What about national sovereignty, some people might ask. Surely it is up to each country to decide for itself how it is governed.
It was observed as long ago as 1941 in the Ventotene manifesto that the constitutional arrangements of one country were of vital interest to others. “It only needs one nation to take one step towards more accentuated totalitarianism for the others to follow suit, dragged down the same groove by their will to survive.”
In which case, it makes great sense that each country proves to the others that it is a reliable partner and no longer a threat.
One of the peculiarities of the spread of election monitoring is that their efforts were concentrated in countries that were new to democracy. Everybody knew that longer-established democratic countries were trustworthy and robust.
But the point is that there is no such thing as “a democracy”. There are systems of government, which are democratic to varying degrees. Even a long-established democratic system can start to fray at the edges.
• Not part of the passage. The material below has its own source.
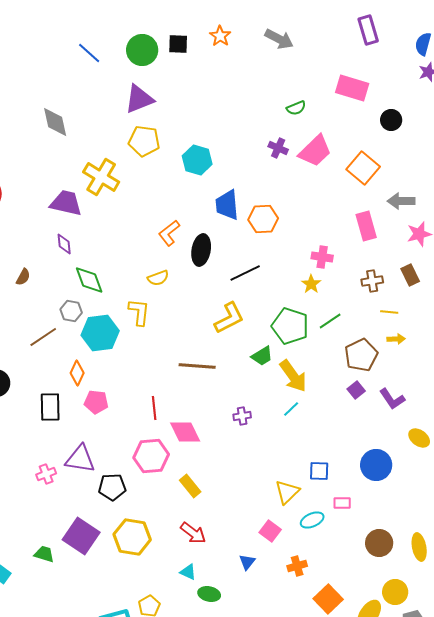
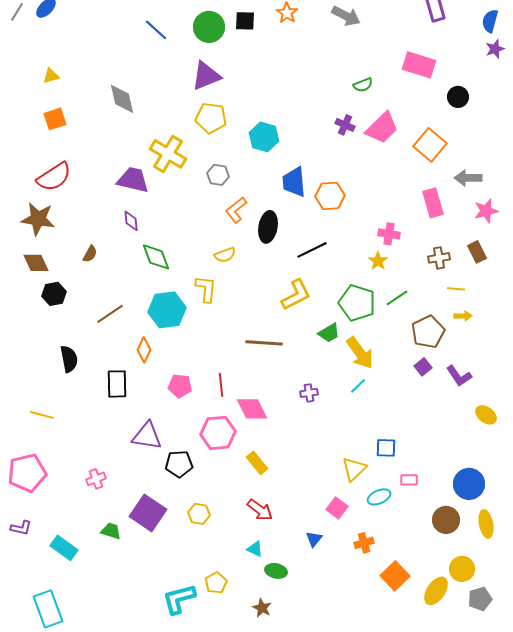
gray hexagon: (71, 311) -> (218, 175), moved
pink pentagon: (96, 402) -> (180, 386), moved
blue circle: (376, 465) -> (469, 484), moved
pink cross: (46, 474) -> (96, 479), moved
yellow hexagon: (132, 537) -> (199, 514), size x0.6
Reports of possible postal ballot fraud in our own general election are a case in point. Anyone who declared that British electoral practices needed external supervision would have been laughed at a generation ago, but is that true today? At what point does a country concede that it is too tolerant of bad practice?
My answer is that no country should be forced to reach that conclusion. Every country that aspires to democratic principles should invite in election monitors from other countries, regardless of the exact number (or absence) of allegations of malpractice. It needs to become one of the standard features of a democratic election that it is supervised by outsiders.
Countries owe it not only to their own citizens but also to other countries to maintain their standards of democracy. As the mother of parliaments, perhaps the UK should take a lead and declare its own elections open for scrutiny.